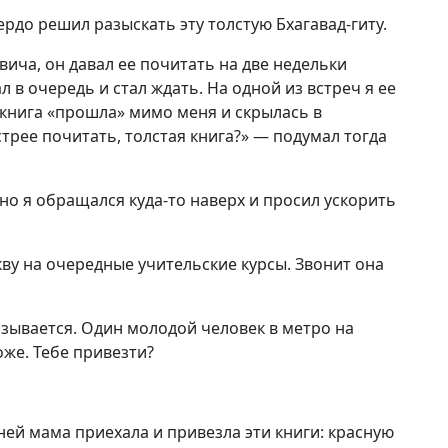
ердо решил разыскать эту толстую Бхагавад-гиту.
вича, он давал ее почитать на две недельки
 в очередь и стал ждать. На одной из встреч я ее
 книга «прошла» мимо меня и скрылась в
трее почитать, толстая книга?» — подумал тогда
 но я обращался куда-то наверх и просил ускорить
кву на очередные учительские курсы. Звонит она
азывается. Один молодой человек в метро на
оже. Тебе привезти?
ней мама приехала и привезла эти книги: красную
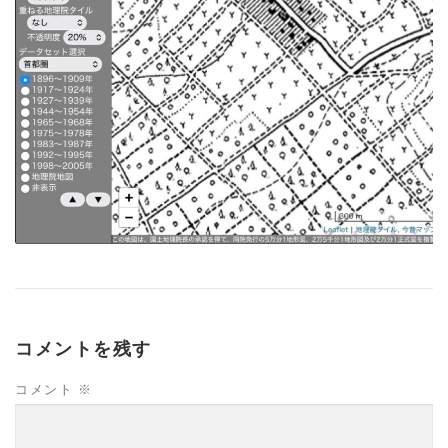
コメントを残す
コメント
※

========

■ **AIM OF THE TASK**:
Only a number should come back: the count of lines above that include "почитать".

■ **TASK OUTPUT**:
2